“Even if the coronavirus outbreak got under control quicker than SARS was in 2003, the impact on the economy now seems likely to be of at least a similar scale,” Mark Williams, chief economist for Asia at Capital Economics said in a note on Monday.
“There are reasons to worry about this time around compared to SARS because most importantly, the connectivity in terms of transportation and economy is much bigger nowadays as compared to the SARS episode,” said Tommy Wu, senior economist at Oxford Economics.
The disease has reached beyond Wuhan to Beijing, Shanghai and other densely populated areas in the country. Cases around other parts of Asia such as Thailand, Singapore, Japan and South Korea, have also been appeared.
In Europe, the coronavirus has been reported in Germany and France, and the U.S. currently has five confirmed cases of the disease.
Wu also emphasized the timing of the spread, which took place just before the Lunar New Year holidays, when about millions of Chinese traveled locally and internationally to be with their relatives during the festivities.
“The timing is so crucial because this time around is during Chinese New Year, where there’re mass movements of people around the country going back home for family reunion,” Wu said, and added, “That’s why it’s quite possible that this time around the impact could be more striking than it was during the SARS episode.”
Capital Economics released an estimate, suggesting SARS has lowered China’s growth by at least three percentage points during its worst-affected quarter. Overall, growth dropped 8% year-on-year to 5% during that outbreak.

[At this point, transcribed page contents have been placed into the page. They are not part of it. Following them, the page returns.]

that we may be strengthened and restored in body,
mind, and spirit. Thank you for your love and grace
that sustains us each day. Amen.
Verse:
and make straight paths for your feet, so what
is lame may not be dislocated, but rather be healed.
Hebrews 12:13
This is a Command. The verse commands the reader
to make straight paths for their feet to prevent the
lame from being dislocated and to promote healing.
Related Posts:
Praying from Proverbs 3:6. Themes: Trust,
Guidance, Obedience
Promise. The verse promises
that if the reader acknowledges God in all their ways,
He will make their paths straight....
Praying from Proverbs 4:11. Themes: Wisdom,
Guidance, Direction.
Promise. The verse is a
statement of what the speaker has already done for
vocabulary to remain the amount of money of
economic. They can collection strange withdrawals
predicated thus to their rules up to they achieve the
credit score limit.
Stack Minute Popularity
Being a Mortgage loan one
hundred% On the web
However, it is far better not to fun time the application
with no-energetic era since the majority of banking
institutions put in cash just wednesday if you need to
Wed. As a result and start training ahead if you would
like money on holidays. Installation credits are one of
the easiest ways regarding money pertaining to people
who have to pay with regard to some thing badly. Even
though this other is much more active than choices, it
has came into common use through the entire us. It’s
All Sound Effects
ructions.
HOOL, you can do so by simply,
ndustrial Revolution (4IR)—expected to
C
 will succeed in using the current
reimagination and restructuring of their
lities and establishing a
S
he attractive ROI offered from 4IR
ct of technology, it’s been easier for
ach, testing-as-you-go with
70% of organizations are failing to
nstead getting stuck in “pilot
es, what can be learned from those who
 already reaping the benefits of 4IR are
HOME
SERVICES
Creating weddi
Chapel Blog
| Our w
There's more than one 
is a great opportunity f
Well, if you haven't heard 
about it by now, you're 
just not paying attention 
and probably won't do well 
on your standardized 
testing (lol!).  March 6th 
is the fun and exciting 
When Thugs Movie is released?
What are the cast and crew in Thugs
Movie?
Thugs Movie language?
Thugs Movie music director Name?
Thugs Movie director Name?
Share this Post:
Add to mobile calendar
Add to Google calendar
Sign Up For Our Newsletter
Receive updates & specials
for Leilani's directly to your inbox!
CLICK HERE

A very scarce data available currently suggest that so far the impact is not yet that severe. Still, it could end up being similar (to SARS in 2003),” the chief economist at Asia’s Capital Economists Mark Williams suggested, and added, “But it is now clear that the outbreak will have a significant impact on China’s GDP this quarter.”

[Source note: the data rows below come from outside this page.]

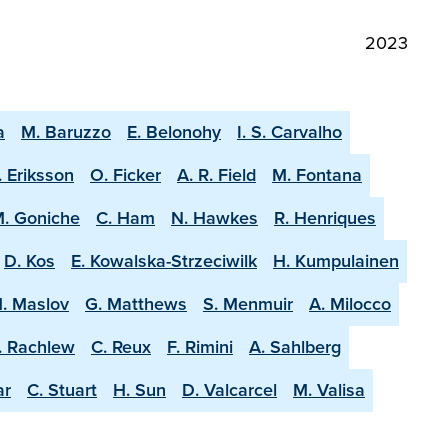
2023
a
M. Baruzzo
E. Belonohy
I. S. Carvalho
. Eriksson
O. Ficker
A. R. Field
M. Fontana
. Goniche
C. Ham
N. Hawkes
R. Henriques
D. Kos
E. Kowalska-Strzeciwilk
H. Kumpulainen
. Maslov
G. Matthews
S. Menmuir
A. Milocco
. Rachlew
C. Reux
F. Rimini
A. Sahlberg
ar
C. Stuart
H. Sun
D. Valcarcel
M. Valisa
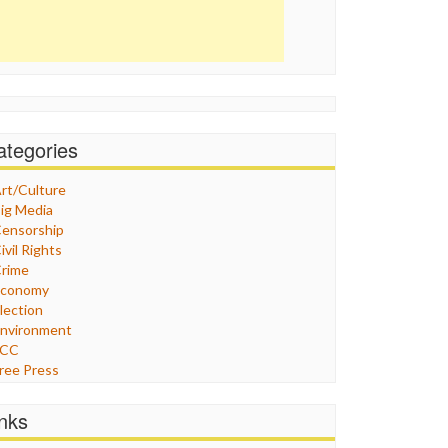
ategories
rt/Culture
ig Media
ensorship
ivil Rights
rime
Economy
lection
nvironment
FCC
ree Press
eneral
raphix
inks
ealthcare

Updates on Wuhan’s coronavirus spread
The Wuhan coronavirus, which could lead to a type of pneumonia, has already surpassed that of SARS, killing more than 132 people in China as of Wednesday.
According to the National Health Commission of China, the number of cases only in mainland China climbed to 5,974 at the end of Tuesday, up from 4,515 the day before.
Initial figures from the authorities signal a fatality rate of between 2% and 3% in China for the new virus, compared to a death rate of about 7% for SARS.
SARS vs new coronavirus
Healthcare officials described that it took a period of more than six months for the number of SARS cases to reach over 5,000 in mainland China. The country had 5.327 SARS infected patients between Nov.1 2002 and July 31 2003, says a report from WHO.
On the flip side, it’s taken about a month for the number of new coronavirus cases to exceed past 5,000 on Tuesday. The new virus was initially reported in the Chinese city of Wuhan on December 31.